### Supplied material
=-=-=-=-=

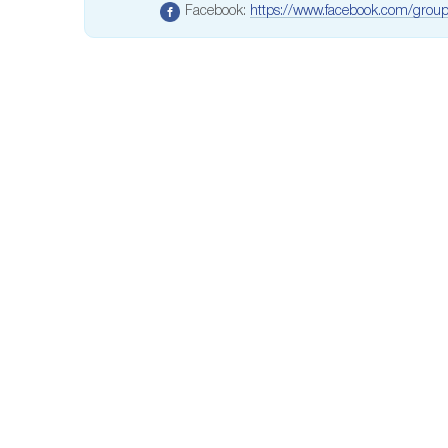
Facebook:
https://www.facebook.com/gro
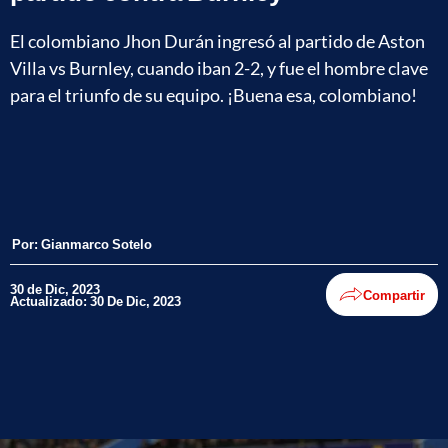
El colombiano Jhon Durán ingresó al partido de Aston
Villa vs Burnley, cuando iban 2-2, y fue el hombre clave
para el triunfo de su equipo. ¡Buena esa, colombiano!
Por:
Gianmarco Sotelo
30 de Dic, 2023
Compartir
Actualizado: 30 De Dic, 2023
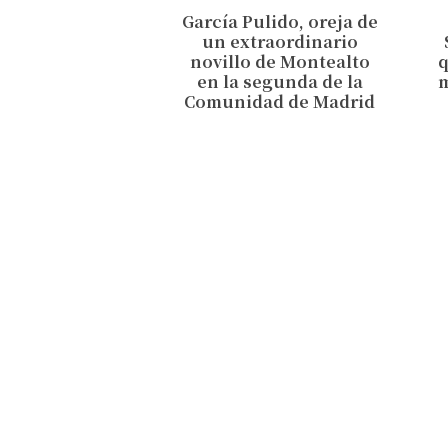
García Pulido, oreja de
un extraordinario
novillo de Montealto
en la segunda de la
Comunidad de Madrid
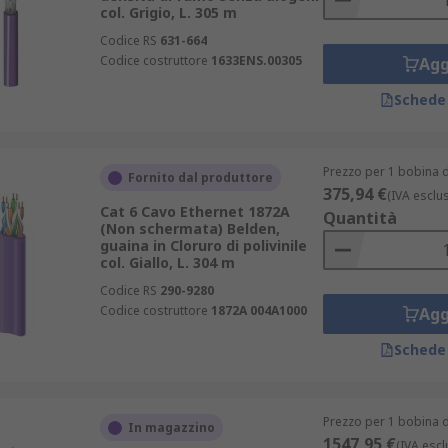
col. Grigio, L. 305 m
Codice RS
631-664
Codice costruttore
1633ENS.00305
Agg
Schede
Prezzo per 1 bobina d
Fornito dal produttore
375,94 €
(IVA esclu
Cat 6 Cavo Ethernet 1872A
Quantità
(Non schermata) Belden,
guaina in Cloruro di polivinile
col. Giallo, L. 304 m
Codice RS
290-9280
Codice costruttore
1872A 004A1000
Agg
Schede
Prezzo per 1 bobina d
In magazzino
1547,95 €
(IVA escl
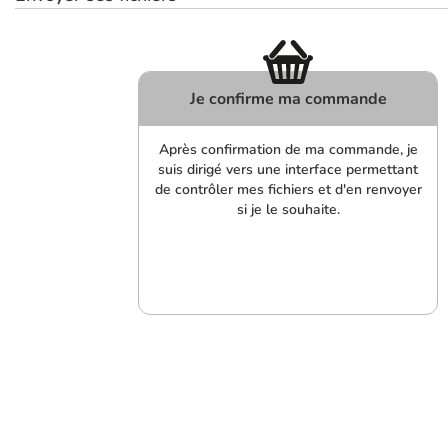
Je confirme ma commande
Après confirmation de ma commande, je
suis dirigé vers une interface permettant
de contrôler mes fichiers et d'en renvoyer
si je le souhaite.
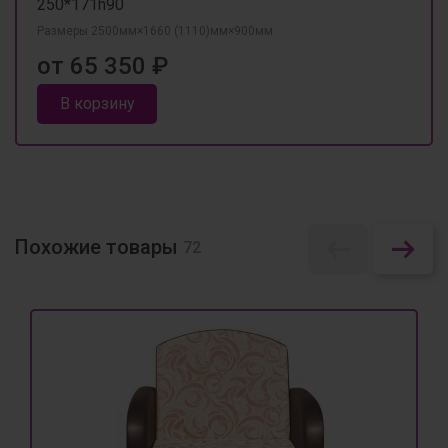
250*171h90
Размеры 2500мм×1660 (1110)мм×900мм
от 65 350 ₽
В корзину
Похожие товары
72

=-=-=-=-=

### Work request
Exact copy, no pictures: please print the data above once more.

### Reply
Facebook:
https://www.facebook.com/gro
El colombiano Jhon Durán ingresó al partido de Aston
Villa vs Burnley, cuando iban 2-2, y fue el hombre clave
para el triunfo de su equipo. ¡Buena esa, colombiano!
Por:
Gianmarco Sotelo
30 de Dic, 2023
Compartir
Actualizado: 30 De Dic, 2023
García Pulido, oreja de
un extraordinario
novillo de Montealto
en la segunda de la
Comunidad de Madrid
col. Grigio, L. 305 m
Codice RS
631-664
Codice costruttore
1633ENS.00305
Agg
Schede
Prezzo per 1 bobina d
Fornito dal produttore
375,94 €
(IVA esclu
Cat 6 Cavo Ethernet 1872A
Quantità
(Non schermata) Belden,
guaina in Cloruro di polivinile
col. Giallo, L. 304 m
Codice RS
290-9280
Codice costruttore
1872A 004A1000
Agg
Schede
Prezzo per 1 bobina d
In magazzino
1547,95 €
(IVA escl
Je confirme ma commande
Après confirmation de ma commande, je
suis dirigé vers une interface permettant
de contrôler mes fichiers et d'en renvoyer
si je le souhaite.
250*171h90
Размеры 2500мм×1660 (1110)мм×900мм
от 65 350 ₽
В корзину
Похожие товары
72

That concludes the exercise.